● Problem statement: In your copy of the data, omit the pictures and keep all else exactly as given.

● Records provided:
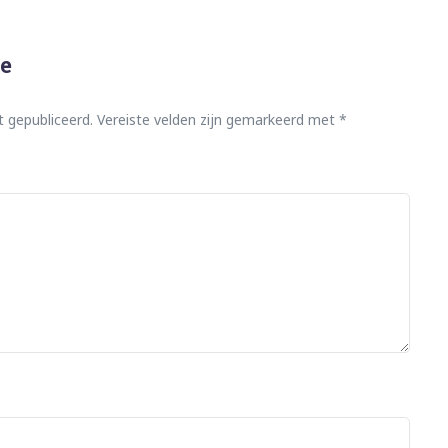
ie
t gepubliceerd.
Vereiste velden zijn gemarkeerd met
*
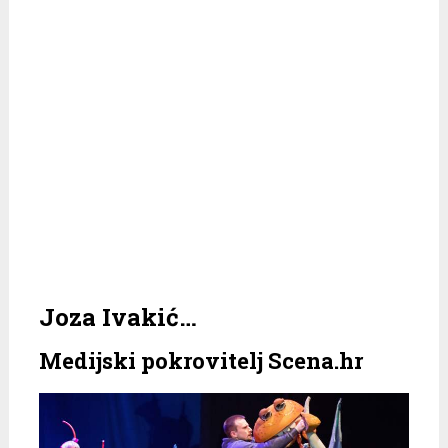
Joza Ivakić…
Medijski pokrovitelj Scena.hr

● Solution to this problem:
ie
t gepubliceerd.
Vereiste velden zijn gemarkeerd met
*
Joza Ivakić…
Medijski pokrovitelj Scena.hr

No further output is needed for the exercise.